| K-number | K242171 |
| Device name | TechCare Trauma |
| Applicant | Milvue |
| Product code | QBS |
| Device class | Class II |
| Decision date | Jan 17, 2025 |
| Decision | Substantially Equivalent |
| Regulation | 892.2090 |
TechCare Trauma is a software-as-a-medical-device (SaMD) that uses artificial intelligence to analyze 2D X-ray radiographs and aid clinicians in detecting, localizing, and characterizing fractures and elbow joint effusions across multiple anatomical sites in patients of all ages, from neonates through adults. Results are not intended for standalone clinical decision-making but rather to assist clinicians in various care settings including primary care, emergency medicine, and specialty care.
TechCare Trauma uses supervised deep learning methodology, processes DICOM image sources automatically without manual intervention, generates annotated secondary capture images with bounding boxes and DICOM structured reports, and operates via two fixed confidence-based operating points (DOUBT for high sensitivity, YES for high specificity). It can be deployed on-premises or in the cloud and integrates with PACS systems and multiple imaging hardware manufacturers, mirroring the predicate device's architecture but excluding spine analysis and adding elbow joint effusion detection capabilities.
Not stated in this summary. The document references FDA guidance documents on software premarket submissions and device software changes but does not cite specific ISO, IEC, ASTM, or other consensus standards.
Both devices are Class II radiological CADe/x software regulated under 21 CFR 892.2090 with product code QBS, operate on identical 2D X-ray image modality using supervised deep learning, and share the same fundamental technological principles and deployment architecture.

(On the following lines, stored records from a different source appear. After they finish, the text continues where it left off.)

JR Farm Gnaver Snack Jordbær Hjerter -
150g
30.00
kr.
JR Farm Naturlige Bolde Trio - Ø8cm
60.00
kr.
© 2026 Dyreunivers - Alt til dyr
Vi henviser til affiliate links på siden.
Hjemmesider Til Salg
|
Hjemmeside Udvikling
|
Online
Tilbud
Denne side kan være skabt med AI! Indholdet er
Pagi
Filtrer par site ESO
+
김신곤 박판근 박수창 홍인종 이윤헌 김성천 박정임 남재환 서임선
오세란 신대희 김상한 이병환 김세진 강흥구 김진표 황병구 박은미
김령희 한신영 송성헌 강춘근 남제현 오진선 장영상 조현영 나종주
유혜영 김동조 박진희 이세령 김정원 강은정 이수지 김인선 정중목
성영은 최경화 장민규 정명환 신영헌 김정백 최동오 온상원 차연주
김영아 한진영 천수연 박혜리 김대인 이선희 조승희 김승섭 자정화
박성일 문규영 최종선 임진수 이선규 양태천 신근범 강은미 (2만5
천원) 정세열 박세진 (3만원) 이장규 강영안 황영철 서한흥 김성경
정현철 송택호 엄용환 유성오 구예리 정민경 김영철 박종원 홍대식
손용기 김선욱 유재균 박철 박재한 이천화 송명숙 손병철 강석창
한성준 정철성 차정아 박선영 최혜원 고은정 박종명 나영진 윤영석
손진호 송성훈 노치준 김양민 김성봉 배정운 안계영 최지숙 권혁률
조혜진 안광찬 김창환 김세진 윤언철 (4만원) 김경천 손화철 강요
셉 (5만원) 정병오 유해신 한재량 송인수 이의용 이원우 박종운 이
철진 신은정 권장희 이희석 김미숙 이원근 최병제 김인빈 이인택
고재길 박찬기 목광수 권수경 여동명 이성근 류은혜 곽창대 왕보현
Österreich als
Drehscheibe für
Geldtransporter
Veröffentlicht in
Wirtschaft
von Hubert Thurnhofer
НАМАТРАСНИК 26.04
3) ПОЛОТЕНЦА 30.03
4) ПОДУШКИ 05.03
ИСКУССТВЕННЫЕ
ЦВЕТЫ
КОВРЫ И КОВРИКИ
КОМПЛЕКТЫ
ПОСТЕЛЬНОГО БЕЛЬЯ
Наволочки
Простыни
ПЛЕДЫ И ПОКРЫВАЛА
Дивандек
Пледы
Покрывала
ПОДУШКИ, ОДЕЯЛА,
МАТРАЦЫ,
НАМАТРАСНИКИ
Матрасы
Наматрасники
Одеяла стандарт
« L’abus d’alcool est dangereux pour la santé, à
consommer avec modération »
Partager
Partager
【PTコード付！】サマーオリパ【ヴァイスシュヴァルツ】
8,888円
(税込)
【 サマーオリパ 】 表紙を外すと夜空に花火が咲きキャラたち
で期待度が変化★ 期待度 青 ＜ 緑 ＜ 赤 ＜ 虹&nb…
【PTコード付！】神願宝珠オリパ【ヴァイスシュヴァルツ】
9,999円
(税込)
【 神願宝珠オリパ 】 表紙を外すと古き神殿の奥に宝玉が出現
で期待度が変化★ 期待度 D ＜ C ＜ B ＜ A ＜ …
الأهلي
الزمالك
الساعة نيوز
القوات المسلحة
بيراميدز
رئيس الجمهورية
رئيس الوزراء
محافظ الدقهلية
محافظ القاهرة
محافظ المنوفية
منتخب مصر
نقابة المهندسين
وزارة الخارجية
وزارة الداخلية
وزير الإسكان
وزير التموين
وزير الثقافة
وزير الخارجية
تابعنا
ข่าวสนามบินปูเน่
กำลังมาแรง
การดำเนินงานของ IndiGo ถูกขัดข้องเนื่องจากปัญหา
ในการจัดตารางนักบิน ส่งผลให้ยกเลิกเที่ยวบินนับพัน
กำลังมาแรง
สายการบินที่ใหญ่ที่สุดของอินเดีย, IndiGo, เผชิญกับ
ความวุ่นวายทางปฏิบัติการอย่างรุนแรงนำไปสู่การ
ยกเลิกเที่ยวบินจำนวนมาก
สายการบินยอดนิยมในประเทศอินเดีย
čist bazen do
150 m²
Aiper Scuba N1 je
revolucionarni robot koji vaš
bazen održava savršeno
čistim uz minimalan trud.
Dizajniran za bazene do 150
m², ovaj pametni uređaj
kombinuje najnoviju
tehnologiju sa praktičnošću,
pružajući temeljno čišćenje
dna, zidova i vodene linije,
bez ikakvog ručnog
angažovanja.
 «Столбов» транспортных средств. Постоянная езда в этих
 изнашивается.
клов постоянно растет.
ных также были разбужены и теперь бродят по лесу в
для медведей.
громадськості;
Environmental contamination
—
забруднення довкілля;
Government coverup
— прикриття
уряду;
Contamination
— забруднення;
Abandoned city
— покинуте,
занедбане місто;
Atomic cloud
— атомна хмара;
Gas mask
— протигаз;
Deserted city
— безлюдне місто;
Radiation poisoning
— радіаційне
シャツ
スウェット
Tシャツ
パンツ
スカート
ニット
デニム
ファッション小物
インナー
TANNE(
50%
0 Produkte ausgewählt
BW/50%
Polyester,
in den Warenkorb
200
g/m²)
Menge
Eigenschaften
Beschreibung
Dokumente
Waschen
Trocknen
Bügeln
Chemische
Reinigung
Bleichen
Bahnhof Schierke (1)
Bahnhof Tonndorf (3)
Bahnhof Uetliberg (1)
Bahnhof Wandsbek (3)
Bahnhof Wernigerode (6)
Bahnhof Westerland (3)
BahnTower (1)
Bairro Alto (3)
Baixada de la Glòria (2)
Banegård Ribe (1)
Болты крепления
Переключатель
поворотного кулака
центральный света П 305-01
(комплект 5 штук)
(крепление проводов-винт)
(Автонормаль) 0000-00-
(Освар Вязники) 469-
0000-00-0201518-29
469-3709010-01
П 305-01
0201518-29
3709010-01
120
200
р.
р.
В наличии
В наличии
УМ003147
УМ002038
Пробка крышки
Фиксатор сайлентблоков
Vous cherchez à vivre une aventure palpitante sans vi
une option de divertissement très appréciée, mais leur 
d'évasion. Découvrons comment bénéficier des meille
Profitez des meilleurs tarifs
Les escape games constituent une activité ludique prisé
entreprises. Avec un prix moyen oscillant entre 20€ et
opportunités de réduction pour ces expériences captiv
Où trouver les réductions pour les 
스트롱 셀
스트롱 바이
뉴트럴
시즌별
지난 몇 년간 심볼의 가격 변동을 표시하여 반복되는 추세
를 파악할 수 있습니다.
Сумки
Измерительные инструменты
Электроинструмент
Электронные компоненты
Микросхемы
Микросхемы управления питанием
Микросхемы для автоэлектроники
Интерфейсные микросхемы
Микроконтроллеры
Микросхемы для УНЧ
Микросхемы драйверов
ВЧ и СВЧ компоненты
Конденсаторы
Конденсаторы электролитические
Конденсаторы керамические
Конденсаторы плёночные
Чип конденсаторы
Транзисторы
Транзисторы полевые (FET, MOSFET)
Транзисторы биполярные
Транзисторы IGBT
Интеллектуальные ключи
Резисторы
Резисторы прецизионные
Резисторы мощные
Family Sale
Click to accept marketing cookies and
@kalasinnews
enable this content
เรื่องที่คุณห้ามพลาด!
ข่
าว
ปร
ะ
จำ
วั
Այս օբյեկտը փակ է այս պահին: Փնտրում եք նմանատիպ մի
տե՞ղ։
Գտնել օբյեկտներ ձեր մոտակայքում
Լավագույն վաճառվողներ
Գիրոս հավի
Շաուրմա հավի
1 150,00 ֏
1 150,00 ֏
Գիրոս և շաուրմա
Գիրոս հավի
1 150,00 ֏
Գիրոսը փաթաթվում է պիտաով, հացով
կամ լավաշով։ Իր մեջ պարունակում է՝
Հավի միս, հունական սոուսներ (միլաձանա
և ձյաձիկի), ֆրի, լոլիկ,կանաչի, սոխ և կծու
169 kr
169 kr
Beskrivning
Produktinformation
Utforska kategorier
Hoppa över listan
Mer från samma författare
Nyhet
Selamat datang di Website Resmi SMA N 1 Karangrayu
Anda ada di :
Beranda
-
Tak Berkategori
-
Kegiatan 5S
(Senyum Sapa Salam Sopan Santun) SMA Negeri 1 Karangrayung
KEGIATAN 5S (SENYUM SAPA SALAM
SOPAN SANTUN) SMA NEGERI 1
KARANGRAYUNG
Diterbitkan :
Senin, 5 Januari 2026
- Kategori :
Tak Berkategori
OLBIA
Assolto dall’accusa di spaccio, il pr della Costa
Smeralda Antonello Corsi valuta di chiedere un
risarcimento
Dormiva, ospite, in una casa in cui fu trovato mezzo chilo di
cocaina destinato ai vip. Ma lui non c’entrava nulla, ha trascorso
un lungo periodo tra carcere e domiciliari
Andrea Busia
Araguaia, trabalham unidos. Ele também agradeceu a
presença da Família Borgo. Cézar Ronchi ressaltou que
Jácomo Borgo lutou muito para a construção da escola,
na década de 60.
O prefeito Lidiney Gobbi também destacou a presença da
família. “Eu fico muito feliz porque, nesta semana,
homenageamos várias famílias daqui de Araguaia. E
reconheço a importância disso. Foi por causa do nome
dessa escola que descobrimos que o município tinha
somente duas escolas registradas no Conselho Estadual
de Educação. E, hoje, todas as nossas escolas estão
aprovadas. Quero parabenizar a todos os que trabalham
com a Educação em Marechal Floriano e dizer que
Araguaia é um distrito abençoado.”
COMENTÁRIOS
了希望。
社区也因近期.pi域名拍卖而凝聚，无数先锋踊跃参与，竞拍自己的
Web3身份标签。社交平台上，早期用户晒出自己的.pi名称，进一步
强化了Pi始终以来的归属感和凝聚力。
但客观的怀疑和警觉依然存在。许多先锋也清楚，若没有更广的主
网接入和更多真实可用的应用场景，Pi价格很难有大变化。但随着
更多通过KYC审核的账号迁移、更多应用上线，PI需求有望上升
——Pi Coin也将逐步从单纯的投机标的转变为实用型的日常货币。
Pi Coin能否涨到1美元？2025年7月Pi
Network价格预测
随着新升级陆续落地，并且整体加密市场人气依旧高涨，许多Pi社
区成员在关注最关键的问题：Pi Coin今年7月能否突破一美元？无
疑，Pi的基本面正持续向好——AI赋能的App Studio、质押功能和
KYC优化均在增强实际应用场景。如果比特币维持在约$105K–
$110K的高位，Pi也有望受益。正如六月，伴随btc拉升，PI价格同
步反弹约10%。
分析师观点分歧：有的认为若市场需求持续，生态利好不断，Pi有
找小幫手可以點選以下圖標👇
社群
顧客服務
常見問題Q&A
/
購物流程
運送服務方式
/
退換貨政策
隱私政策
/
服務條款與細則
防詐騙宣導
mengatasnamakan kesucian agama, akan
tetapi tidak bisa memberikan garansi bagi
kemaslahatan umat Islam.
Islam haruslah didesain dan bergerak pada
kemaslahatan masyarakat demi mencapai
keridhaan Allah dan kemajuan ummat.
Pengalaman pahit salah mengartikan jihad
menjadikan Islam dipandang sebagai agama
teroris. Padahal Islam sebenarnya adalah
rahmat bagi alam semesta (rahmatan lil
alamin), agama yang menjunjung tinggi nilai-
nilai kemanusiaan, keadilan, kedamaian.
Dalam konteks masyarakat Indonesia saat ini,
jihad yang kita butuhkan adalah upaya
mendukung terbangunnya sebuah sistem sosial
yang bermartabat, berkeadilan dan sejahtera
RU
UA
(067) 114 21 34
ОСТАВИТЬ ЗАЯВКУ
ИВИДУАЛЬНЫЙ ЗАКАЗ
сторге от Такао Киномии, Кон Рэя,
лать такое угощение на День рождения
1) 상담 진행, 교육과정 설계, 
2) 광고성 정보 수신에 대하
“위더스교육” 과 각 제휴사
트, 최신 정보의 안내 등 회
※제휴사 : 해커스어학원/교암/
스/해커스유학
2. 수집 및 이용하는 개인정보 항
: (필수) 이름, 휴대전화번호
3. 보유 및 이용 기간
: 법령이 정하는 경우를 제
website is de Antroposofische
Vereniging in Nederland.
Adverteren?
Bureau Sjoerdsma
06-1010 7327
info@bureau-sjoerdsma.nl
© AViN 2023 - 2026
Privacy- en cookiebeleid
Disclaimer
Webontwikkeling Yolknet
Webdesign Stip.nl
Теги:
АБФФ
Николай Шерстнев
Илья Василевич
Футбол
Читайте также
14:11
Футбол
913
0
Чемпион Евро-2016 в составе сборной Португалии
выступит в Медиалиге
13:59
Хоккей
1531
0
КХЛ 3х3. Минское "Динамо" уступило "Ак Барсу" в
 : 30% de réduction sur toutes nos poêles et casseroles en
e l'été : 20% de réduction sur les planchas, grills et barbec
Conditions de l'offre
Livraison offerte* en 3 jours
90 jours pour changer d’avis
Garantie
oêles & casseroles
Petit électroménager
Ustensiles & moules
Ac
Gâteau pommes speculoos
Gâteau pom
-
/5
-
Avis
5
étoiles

Performance testing demonstrated TechCare Trauma achieves ROC-AUC of 0.962 (adults) and 0.962 (pediatrics) for fracture detection and 0.965 (adults) and 0.976 (pediatrics) for elbow joint effusion detection, with clinical reader studies showing significant performance improvements over unaided reading. The minor differences—exclusion of spine, addition of elbow joint effusion indication, and expanded neonatal/infant population—do not raise new safety or effectiveness questions because all indications were assessed in the performance studies and demonstrated maintained performance across all populations and anatomical regions.